Foleda wasn’t the only person to feel that way. After consultation, the US ambassador in Moscow, on behalf of a number of interested nations, challenged the Soviet government to make Magician available for unsupervised interviews by experts freely selected by the West. To the surprise of everyone involved, the Soviets readily agreed.

CHAPTER TWENTY-FIVE

“. . . in the formation of a class with
radical chains,
a class of civil society which is not a class of civil society, an estate which is the dissolution of all estates, a sphere which has a universal character by its universal suffering and claims no
particular right
because no
particular wrong
but
wrong generally
is perpetrated against it; which can invoke no
historical
but only its
human
title, which does not stand in any one-sided opposition to the consequences but in all-round opposition to the presuppositions of . . .” The tall, bearded Estonian standing on the box in the general compound delivered his reading from the works of Marx in an untiring, strident monotone that sounded like the long-playing version of a Moslem call to prayer from the top of a minaret. The audience before him continued murmuring among themselves with total inattention, reasonably confident that even the most diligent KGB eavesdropper who might still be glued to a directional microphone capable of distinguishing anything intelligible would long since have been put to sleep.

“We could pool some points and try getting approval to start glassblowing as a hobby, for ornaments or something,” Rashazzi suggested. “That would get us some basic equipment and materials. For the optical cavity we’d need, oh . . . say, a meter or two of Pyrex tube. Then for—”

“Sealing it would require a gas-oxygen torch,” Haber said. “Soda lime glass could be worked with a propane torch, which would be easier to get hold of.”

“Okay, soda-lime glass. Then we’d need some optical-quality glass to make Brewster windows, an abrasive powder for sawing and grinding, and components for the end-mirror cells. . . .”

Haber was still shaking his head. “It’s formidable. You still need a vacuum pump and manometer . . .”

“We use the glassblowing setup,” Rashazzi said.

“And then the electronics.”

“I know where I can get neon-sign electrodes from somebody in the town. A plain, double-sided, epoxy-glass PCB could be made into a twenty-kilovolt capacitor. We’ve already got some rectifiers.”

McCain kept quiet. There wasn’t much he could have contributed, anyway. He’d asked them if it would be feasible to home-build a suitable laser device for the method that Scanlon had first speculated about to communicate messages out of
Tereshkova.

“Gas-dynamic would be simpler to construct,” Haber said. “Although there would still be the problem of procuring suitable nozzles and fuel supplies.”

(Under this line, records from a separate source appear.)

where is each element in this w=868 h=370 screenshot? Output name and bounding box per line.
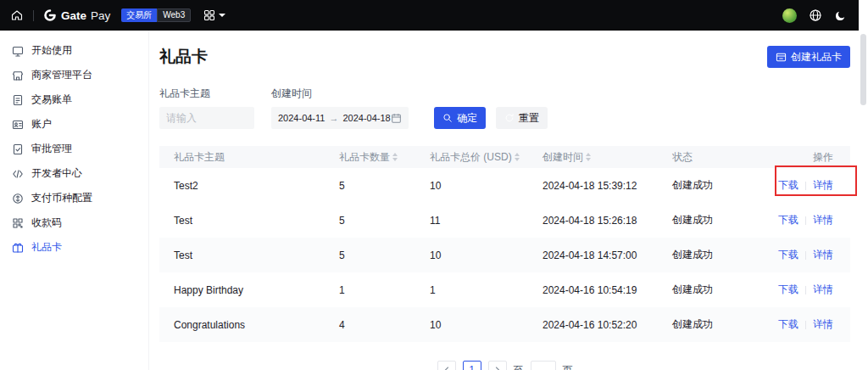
cell-quantity: 5	[325, 203, 415, 238]
filter-bar: 礼品卡主题 创建时间 2024-04-11 → 2024-04-18 确定 重置	[159, 87, 850, 129]
sort-icon[interactable]	[392, 153, 398, 161]
sidebar-item-qr-code[interactable]: 收款码	[0, 210, 148, 235]
page-number-button[interactable]: 1	[463, 361, 481, 370]
download-link[interactable]: 下载	[778, 318, 798, 330]
sort-icon[interactable]	[586, 153, 591, 161]
cell-created-time: 2024-04-18 14:57:00	[528, 238, 658, 272]
cell-status: 创建成功	[658, 307, 755, 342]
details-link[interactable]: 详情	[813, 249, 833, 261]
page-scrollbar[interactable]	[859, 0, 868, 370]
action-divider	[805, 286, 806, 294]
action-divider	[805, 251, 806, 260]
details-link[interactable]: 详情	[813, 179, 833, 191]
app-window: Gate Pay 交易所 Web3 开始使用 商家管理平台 交易账单	[0, 0, 868, 370]
cell-created-time: 2024-04-16 10:52:20	[528, 307, 658, 342]
reset-button[interactable]: 重置	[496, 107, 548, 129]
reset-button-label: 重置	[519, 111, 539, 126]
cell-total-price: 11	[415, 203, 528, 238]
download-link[interactable]: 下载	[778, 283, 798, 295]
cell-actions: 下载详情	[755, 272, 850, 307]
cell-actions: 下载详情	[755, 307, 850, 342]
details-link[interactable]: 详情	[813, 214, 833, 226]
details-link[interactable]: 详情	[813, 283, 833, 295]
action-divider	[805, 182, 806, 190]
download-link[interactable]: 下载	[778, 214, 798, 226]
theme-filter-input[interactable]	[159, 107, 254, 129]
cell-quantity: 5	[325, 168, 415, 203]
sidebar-item-label: 收款码	[31, 216, 62, 230]
create-gift-card-button[interactable]: 创建礼品卡	[767, 46, 850, 68]
cell-created-time: 2024-04-16 10:54:19	[528, 272, 658, 307]
column-quantity: 礼品卡数量	[325, 146, 415, 168]
sidebar-item-transaction-bills[interactable]: 交易账单	[0, 87, 148, 112]
download-link[interactable]: 下载	[778, 179, 798, 191]
column-label: 状态	[672, 150, 693, 165]
sort-icon[interactable]	[515, 153, 520, 161]
pagination: 1 至 页	[159, 361, 850, 370]
column-created-time: 创建时间	[528, 146, 658, 168]
sidebar-item-merchant-platform[interactable]: 商家管理平台	[0, 63, 148, 87]
language-globe-icon[interactable]	[809, 8, 822, 22]
next-page-button[interactable]	[488, 361, 507, 370]
time-filter-label: 创建时间	[271, 87, 409, 101]
table-body: Test2 5 10 2024-04-18 15:39:12 创建成功 下载详情…	[159, 168, 850, 342]
currency-config-icon	[12, 193, 24, 205]
download-link[interactable]: 下载	[778, 249, 798, 261]
exchange-badge[interactable]: 交易所	[121, 8, 157, 22]
web3-badge[interactable]: Web3	[157, 8, 191, 22]
sidebar-item-label: 交易账单	[31, 92, 72, 107]
main-content: 礼品卡 创建礼品卡 礼品卡主题 创建时间 2024-04-11 → 2024-0…	[150, 31, 859, 370]
merchant-platform-icon	[12, 70, 24, 81]
sidebar-item-currency-config[interactable]: 支付币种配置	[0, 186, 148, 210]
jump-page-input[interactable]	[531, 361, 556, 370]
apps-menu-button[interactable]	[203, 9, 225, 21]
details-link[interactable]: 详情	[813, 318, 833, 330]
table-row: Test2 5 10 2024-04-18 15:39:12 创建成功 下载详情	[159, 168, 850, 203]
prev-page-button[interactable]	[437, 361, 456, 370]
date-range-picker[interactable]: 2024-04-11 → 2024-04-18	[271, 107, 409, 129]
cell-total-price: 10	[415, 307, 528, 342]
column-theme: 礼品卡主题	[159, 146, 325, 168]
search-icon	[442, 113, 453, 123]
jump-to-label: 至	[514, 363, 524, 370]
sidebar-item-label: 审批管理	[31, 142, 72, 156]
scrollbar-thumb[interactable]	[860, 34, 866, 105]
account-icon	[12, 119, 24, 131]
sidebar-item-gift-card[interactable]: 礼品卡	[0, 235, 148, 260]
home-icon[interactable]	[10, 8, 24, 22]
cell-status: 创建成功	[658, 203, 755, 238]
column-status: 状态	[658, 146, 755, 168]
cell-status: 创建成功	[658, 168, 755, 203]
theme-filter-label: 礼品卡主题	[159, 87, 254, 101]
cell-quantity: 1	[325, 272, 415, 307]
table-header: 礼品卡主题 礼品卡数量 礼品卡总价 (USD) 创建时间 状态 操作	[159, 146, 850, 168]
cell-status: 创建成功	[658, 272, 755, 307]
sidebar-item-approval-management[interactable]: 审批管理	[0, 137, 148, 161]
cell-theme: Test2	[159, 168, 325, 203]
calendar-icon	[391, 113, 402, 124]
sidebar-item-developer-center[interactable]: 开发者中心	[0, 161, 148, 186]
qr-code-icon	[12, 217, 24, 229]
sidebar-item-label: 账户	[31, 117, 52, 132]
sidebar-item-label: 开始使用	[31, 43, 72, 58]
cell-actions: 下载详情	[755, 168, 850, 203]
confirm-button[interactable]: 确定	[434, 107, 486, 129]
gate-logo-icon	[43, 8, 57, 22]
column-total-price: 礼品卡总价 (USD)	[415, 146, 528, 168]
date-start-value: 2024-04-11	[278, 113, 325, 123]
approval-management-icon	[12, 143, 24, 155]
column-label: 礼品卡数量	[339, 150, 390, 165]
getting-started-icon	[12, 45, 24, 57]
sidebar-item-account[interactable]: 账户	[0, 112, 148, 137]
column-actions: 操作	[755, 146, 850, 168]
sidebar-item-getting-started[interactable]: 开始使用	[0, 38, 148, 63]
brand-gate-text: Gate	[61, 9, 86, 22]
dark-mode-moon-icon[interactable]	[834, 9, 847, 22]
avatar-coin-icon[interactable]	[782, 8, 797, 23]
cell-theme: Happy Birthday	[159, 272, 325, 307]
action-divider	[805, 216, 806, 225]
brand-logo[interactable]: Gate Pay	[43, 8, 110, 22]
cell-total-price: 10	[415, 168, 528, 203]
page-header: 礼品卡 创建礼品卡	[159, 42, 850, 71]
topbar-actions	[782, 8, 847, 23]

After more than two months of observing, listening, and getting to know how the system at Zamork worked, McCain had come to the conclusion that there might still be a chance of carrying out the mission he’d come here to accomplish. True, there was scant likelihood of obtaining the Tangerine file now; but that had been only a means to the end of ascertaining
Tereshkova
’s true nature. His unique situation compared to the rest of the interested section of the West’s intelligence community put him in an ideal position to do just that. It couldn’t be a one-man operation, however, and that raised the eternal Zamork problem of trying to decide who was reliable. He’d already recruited Scanlon and Mungabo, and now he was putting out feelers to Rashazzi and Haber. It was difficult to imagine anyone with their kind of knowledge earning a living as jailhouse stool pigeons.

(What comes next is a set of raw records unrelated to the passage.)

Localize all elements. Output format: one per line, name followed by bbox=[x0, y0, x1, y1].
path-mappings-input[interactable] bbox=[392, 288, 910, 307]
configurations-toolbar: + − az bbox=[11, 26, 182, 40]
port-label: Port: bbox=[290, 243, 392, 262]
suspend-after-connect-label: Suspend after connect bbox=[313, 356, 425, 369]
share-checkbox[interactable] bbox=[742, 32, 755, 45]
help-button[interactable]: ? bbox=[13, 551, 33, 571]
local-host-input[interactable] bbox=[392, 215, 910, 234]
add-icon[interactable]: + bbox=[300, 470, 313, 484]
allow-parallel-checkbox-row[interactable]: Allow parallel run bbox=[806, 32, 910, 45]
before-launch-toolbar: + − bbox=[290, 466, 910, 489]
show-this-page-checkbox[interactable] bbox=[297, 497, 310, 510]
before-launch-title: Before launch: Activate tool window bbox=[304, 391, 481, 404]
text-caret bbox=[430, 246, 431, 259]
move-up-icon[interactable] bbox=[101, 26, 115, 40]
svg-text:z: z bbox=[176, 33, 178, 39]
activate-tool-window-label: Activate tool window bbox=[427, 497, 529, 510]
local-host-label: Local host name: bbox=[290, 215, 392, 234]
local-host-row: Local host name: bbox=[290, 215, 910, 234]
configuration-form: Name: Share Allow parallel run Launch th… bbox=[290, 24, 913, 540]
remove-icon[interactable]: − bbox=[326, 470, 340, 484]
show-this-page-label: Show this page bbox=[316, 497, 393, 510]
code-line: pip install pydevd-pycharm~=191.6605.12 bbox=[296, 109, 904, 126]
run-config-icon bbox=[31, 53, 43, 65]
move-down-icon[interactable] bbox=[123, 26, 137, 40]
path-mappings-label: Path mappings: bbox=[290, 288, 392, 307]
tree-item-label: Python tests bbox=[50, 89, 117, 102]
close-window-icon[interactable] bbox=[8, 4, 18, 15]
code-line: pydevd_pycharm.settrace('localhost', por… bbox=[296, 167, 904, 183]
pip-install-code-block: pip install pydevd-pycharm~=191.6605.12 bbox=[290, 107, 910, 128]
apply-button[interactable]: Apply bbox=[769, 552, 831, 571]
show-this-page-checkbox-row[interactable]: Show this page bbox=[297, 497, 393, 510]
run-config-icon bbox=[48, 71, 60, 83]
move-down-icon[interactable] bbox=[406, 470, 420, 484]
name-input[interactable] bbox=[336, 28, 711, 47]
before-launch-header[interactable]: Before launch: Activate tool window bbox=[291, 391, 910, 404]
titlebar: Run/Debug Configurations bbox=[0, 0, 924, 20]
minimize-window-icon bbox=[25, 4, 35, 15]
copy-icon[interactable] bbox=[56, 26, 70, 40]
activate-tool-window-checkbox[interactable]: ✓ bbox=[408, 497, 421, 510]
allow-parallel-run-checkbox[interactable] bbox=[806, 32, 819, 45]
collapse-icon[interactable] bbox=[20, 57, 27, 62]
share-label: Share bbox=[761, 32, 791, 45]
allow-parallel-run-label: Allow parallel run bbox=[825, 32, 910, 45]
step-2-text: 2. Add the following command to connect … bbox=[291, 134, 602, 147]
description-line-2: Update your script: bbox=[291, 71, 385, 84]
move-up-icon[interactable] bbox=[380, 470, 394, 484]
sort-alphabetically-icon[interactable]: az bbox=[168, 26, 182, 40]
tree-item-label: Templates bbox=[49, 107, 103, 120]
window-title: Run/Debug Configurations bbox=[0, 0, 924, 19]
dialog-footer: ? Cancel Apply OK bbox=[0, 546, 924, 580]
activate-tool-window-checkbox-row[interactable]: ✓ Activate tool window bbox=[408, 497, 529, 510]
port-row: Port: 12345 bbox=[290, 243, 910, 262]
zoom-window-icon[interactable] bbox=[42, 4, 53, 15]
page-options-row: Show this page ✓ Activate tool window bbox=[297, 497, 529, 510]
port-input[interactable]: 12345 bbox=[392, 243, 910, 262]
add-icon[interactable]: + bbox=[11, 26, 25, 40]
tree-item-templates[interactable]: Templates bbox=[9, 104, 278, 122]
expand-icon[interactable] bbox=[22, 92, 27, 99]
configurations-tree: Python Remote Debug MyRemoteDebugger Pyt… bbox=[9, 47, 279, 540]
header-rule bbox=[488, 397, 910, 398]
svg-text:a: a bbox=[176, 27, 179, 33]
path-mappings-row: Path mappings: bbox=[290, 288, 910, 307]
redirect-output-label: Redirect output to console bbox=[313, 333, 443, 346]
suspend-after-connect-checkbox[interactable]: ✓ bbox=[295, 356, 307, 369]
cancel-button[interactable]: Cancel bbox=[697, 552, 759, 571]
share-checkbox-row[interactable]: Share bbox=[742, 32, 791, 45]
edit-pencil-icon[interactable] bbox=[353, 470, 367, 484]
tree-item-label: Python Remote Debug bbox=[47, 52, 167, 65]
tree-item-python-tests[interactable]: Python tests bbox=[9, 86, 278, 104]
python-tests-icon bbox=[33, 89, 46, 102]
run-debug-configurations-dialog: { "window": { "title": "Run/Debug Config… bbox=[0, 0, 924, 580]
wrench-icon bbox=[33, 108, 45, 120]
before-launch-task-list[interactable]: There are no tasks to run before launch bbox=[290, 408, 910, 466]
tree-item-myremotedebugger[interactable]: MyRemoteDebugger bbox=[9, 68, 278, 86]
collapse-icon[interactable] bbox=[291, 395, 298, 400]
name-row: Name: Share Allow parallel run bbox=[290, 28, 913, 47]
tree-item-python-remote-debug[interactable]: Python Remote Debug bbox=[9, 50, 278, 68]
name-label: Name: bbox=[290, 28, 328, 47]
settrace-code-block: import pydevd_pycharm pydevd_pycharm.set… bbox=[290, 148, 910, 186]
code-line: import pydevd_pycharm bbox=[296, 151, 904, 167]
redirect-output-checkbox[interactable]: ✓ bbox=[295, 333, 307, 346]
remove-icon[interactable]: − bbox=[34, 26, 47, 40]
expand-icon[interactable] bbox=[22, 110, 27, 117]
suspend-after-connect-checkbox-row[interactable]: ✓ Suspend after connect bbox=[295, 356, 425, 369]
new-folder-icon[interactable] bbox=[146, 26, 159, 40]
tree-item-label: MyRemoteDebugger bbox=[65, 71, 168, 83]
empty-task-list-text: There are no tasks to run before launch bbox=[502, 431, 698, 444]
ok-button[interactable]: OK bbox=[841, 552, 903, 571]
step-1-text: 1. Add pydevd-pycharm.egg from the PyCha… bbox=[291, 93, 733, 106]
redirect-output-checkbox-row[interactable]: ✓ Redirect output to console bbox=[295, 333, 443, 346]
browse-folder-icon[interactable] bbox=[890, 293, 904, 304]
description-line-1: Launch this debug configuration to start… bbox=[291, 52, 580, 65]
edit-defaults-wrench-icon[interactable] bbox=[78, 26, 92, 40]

“Perhaps you’re right,” Rashazzi said resignedly to Haber at last. “It’s complicated. Maybe the answer isn’t to try making our own laser at all. Suppose we just get enough pieces to make what looks like a broken Russian one. Then we find some way to switch it with a working one—there must be some in the labs in Landausk, for example. Or what about alignment lasers? There’s still construction going on in some areas.”